Stored dataset items:

==*==

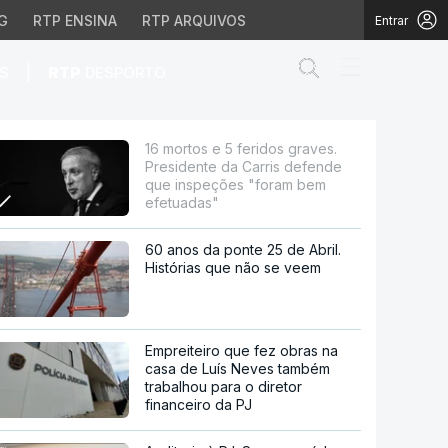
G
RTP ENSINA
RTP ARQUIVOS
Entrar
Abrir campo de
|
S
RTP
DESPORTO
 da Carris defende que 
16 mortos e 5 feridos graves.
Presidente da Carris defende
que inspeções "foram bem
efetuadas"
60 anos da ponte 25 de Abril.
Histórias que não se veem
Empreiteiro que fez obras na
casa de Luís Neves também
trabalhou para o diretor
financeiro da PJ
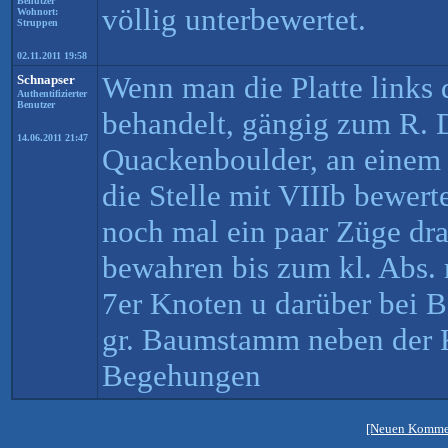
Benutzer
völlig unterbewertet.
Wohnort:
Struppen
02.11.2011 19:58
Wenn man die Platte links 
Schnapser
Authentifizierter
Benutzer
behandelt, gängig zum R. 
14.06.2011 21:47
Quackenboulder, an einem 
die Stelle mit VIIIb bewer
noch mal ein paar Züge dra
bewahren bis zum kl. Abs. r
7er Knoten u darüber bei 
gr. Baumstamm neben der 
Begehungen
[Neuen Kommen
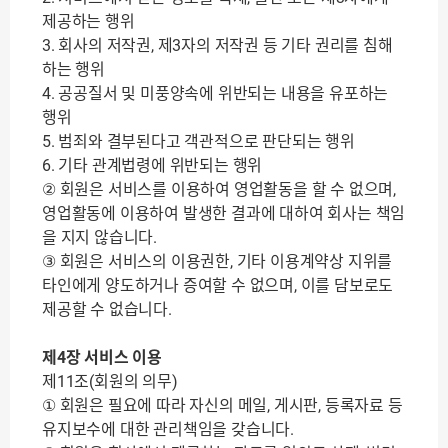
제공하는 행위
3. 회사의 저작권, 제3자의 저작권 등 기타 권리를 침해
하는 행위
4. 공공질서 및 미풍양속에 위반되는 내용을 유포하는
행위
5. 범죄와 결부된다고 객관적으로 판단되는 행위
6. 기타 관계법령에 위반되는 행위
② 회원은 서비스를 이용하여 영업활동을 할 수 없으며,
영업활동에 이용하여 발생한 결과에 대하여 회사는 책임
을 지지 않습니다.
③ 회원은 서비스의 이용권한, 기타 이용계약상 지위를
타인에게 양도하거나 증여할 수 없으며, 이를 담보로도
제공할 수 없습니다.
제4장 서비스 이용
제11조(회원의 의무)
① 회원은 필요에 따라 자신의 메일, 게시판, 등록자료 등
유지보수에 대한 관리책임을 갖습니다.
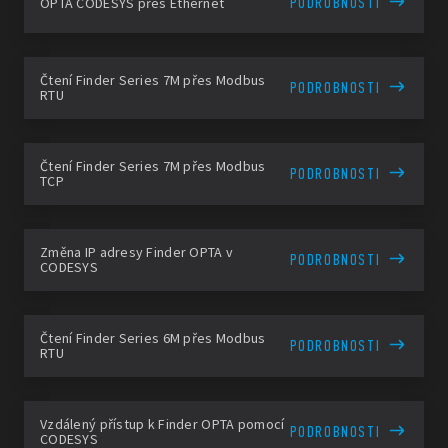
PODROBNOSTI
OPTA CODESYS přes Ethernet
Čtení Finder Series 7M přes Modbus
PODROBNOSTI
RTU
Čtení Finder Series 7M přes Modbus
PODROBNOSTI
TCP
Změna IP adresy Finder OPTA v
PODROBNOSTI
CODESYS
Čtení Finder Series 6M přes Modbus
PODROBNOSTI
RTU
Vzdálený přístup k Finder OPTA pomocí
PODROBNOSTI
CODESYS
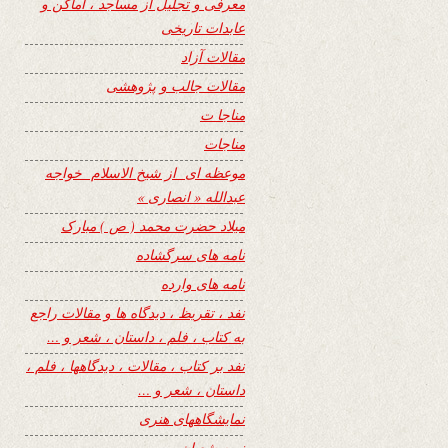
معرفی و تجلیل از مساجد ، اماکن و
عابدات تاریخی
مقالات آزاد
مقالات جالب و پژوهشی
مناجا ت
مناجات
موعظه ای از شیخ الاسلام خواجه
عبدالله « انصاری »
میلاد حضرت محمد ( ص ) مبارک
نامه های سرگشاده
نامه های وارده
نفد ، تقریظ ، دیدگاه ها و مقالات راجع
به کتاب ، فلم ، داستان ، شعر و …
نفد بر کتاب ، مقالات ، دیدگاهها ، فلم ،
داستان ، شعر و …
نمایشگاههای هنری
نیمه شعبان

==*==

§ **Task item**:
Exactly the lines from the one holding "Authentifizierter" through the last line of the entries, both included, are to be duplicated; leave the pictures out.

§ **Exercise output**:
Authentifizierter
Benutzer
behandelt, gängig zum R. 
14.06.2011 21:47
Quackenboulder, an einem 
die Stelle mit VIIIb bewer
noch mal ein paar Züge dra
bewahren bis zum kl. Abs. r
7er Knoten u darüber bei 
gr. Baumstamm neben der 
Begehungen
[Neuen Kommen
제공하는 행위
3. 회사의 저작권, 제3자의 저작권 등 기타 권리를 침해
하는 행위
4. 공공질서 및 미풍양속에 위반되는 내용을 유포하는
행위
5. 범죄와 결부된다고 객관적으로 판단되는 행위
6. 기타 관계법령에 위반되는 행위
② 회원은 서비스를 이용하여 영업활동을 할 수 없으며,
영업활동에 이용하여 발생한 결과에 대하여 회사는 책임
을 지지 않습니다.
③ 회원은 서비스의 이용권한, 기타 이용계약상 지위를
타인에게 양도하거나 증여할 수 없으며, 이를 담보로도
제공할 수 없습니다.
제4장 서비스 이용
제11조(회원의 의무)
① 회원은 필요에 따라 자신의 메일, 게시판, 등록자료 등
유지보수에 대한 관리책임을 갖습니다.
PODROBNOSTI
OPTA CODESYS přes Ethernet
Čtení Finder Series 7M přes Modbus
PODROBNOSTI
RTU
Čtení Finder Series 7M přes Modbus
PODROBNOSTI
TCP
Změna IP adresy Finder OPTA v
PODROBNOSTI
CODESYS
Čtení Finder Series 6M přes Modbus
PODROBNOSTI
RTU
Vzdálený přístup k Finder OPTA pomocí
PODROBNOSTI
CODESYS
معرفی و تجلیل از مساجد ، اماکن و
عابدات تاریخی
مقالات آزاد
مقالات جالب و پژوهشی
مناجا ت
مناجات
موعظه ای از شیخ الاسلام خواجه
عبدالله « انصاری »
میلاد حضرت محمد ( ص ) مبارک
نامه های سرگشاده
نامه های وارده
نفد ، تقریظ ، دیدگاه ها و مقالات راجع
به کتاب ، فلم ، داستان ، شعر و …
نفد بر کتاب ، مقالات ، دیدگاهها ، فلم ،
داستان ، شعر و …
نمایشگاههای هنری
نیمه شعبان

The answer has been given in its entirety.